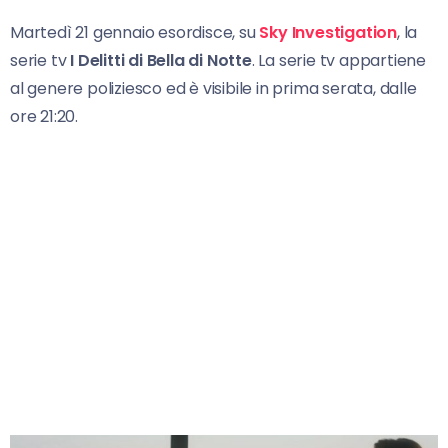
Martedì 21 gennaio esordisce, su
Sky Investigation
, la
serie tv
I Delitti di Bella di Notte
. La serie tv appartiene
al genere poliziesco ed è visibile in prima serata, dalle
ore 21:20.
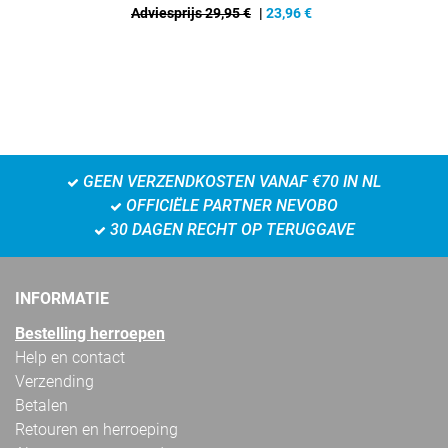
Adviesprijs 29,95 €
|
23,96
€
GEEN VERZENDKOSTEN VANAF €70 IN NL
OFFICIËLE PARTNER NEVOBO
30 DAGEN RECHT OP TERUGGAVE
INFORMATIE
Bestelling herroepen
Help en contact
Verzending
Betalen
Retouren en herroeping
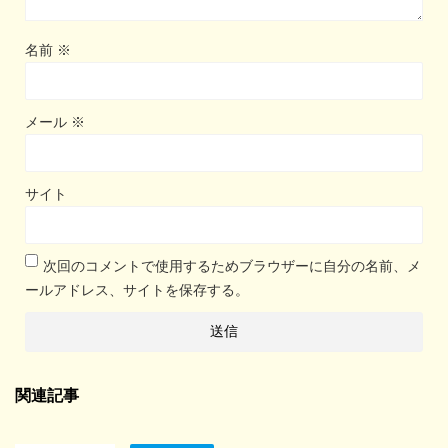
名前
※
メール
※
サイト
次回のコメントで使用するためブラウザーに自分の名前、メ
ールアドレス、サイトを保存する。
関連記事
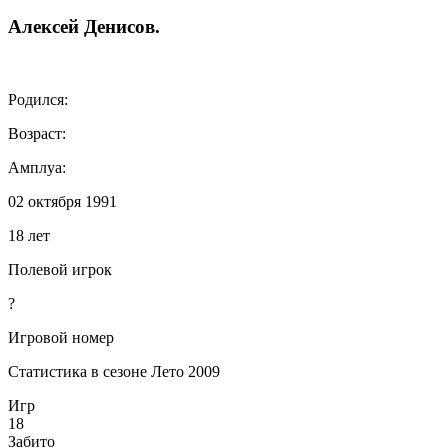
Алексей
Денисов
.
Родился:
Возраст:
Амплуа:
02 октября 1991
18 лет
Полевой игрок
?
Игровой номер
Статистика в сезоне Лето 2009
Игр
18
Забито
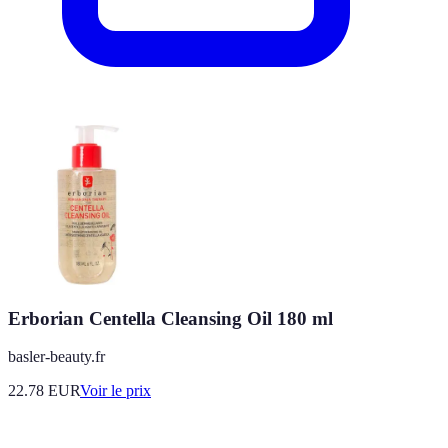
Erborian Centella Cleansing Oil 180 ml
basler-beauty.fr
22.78
EUR
Voir le prix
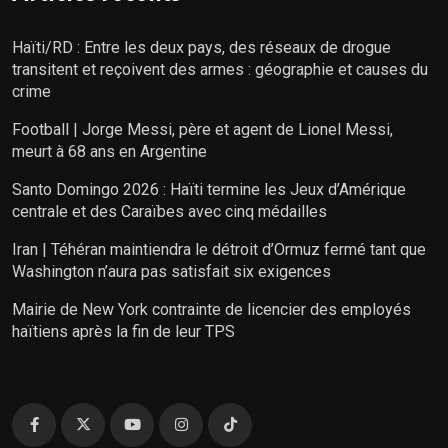
Haïti/RD : Entre les deux pays, des réseaux de drogue
transitent et reçoivent des armes : géographie et causes du
crime
Football | Jorge Messi, père et agent de Lionel Messi,
meurt à 68 ans en Argentine
Santo Domingo 2026 : Haïti termine les Jeux d’Amérique
centrale et des Caraïbes avec cinq médailles
Iran | Téhéran maintiendra le détroit d’Ormuz fermé tant que
Washington n’aura pas satisfait six exigences
Mairie de New York contrainte de licencier des employés
haïtiens après la fin de leur TPS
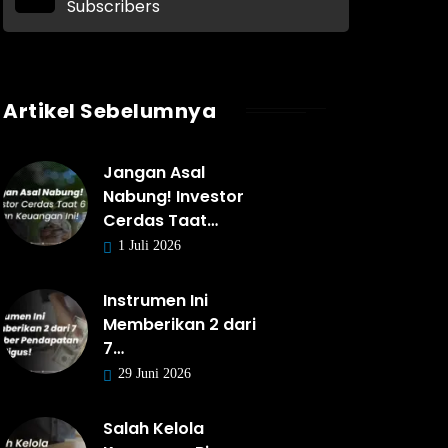
Subscribers
Artikel Sebelumnya
Jangan Asal
Nabung! Investor
Cerdas Taat…
1 Juli 2026
Instrumen Ini
Memberikan 2 dari
7…
29 Juni 2026
Salah Kelola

Directions: Begin at the first line of the entries and end at the line containing "次回のコメントで使用するためブラウザーに自分の名前、メ": write out each line exactly, skipping pictures.

Exercise answer:
Martedì 21 gennaio esordisce, su
Sky Investigation
, la
serie tv
I Delitti di Bella di Notte
. La serie tv appartiene
al genere poliziesco ed è visibile in prima serata, dalle
ore 21:20.
Adviesprijs 29,95 €
|
23,96
€
GEEN VERZENDKOSTEN VANAF €70 IN NL
OFFICIËLE PARTNER NEVOBO
30 DAGEN RECHT OP TERUGGAVE
INFORMATIE
Bestelling herroepen
Help en contact
Verzending
Betalen
Retouren en herroeping
名前
※
メール
※
サイト
次回のコメントで使用するためブラウザーに自分の名前、メ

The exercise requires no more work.